- TASK DIRECTIONS
Return all lines from the entries below in which the word "Onze" is present.

[Start of Attachment]

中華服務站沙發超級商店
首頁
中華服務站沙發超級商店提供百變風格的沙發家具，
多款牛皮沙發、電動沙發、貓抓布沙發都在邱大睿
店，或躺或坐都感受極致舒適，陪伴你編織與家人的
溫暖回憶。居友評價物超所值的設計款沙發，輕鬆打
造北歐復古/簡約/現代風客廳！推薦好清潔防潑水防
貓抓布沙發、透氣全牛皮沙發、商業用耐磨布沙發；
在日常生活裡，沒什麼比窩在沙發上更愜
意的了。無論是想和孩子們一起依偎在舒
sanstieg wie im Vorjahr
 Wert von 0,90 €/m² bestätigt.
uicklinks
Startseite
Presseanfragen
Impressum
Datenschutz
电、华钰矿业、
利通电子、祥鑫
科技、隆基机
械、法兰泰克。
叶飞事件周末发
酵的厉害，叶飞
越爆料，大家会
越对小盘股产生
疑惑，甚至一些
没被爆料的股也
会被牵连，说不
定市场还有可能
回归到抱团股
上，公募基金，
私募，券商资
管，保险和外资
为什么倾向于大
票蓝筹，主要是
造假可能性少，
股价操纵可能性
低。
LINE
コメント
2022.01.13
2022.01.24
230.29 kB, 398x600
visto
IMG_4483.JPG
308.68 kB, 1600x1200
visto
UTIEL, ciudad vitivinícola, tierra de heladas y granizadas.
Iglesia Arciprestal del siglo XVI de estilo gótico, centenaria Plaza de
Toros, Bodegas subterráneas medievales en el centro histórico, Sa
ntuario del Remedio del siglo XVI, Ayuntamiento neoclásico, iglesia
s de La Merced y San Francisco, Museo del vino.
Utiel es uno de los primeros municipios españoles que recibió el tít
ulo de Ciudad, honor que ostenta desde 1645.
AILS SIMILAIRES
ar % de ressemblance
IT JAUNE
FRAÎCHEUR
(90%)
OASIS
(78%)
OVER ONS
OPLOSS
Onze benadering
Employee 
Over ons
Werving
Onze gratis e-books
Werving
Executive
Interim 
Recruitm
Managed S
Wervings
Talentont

[End of Attachment]

- SOLVED EXERCISE
Onze benadering
Onze gratis e-books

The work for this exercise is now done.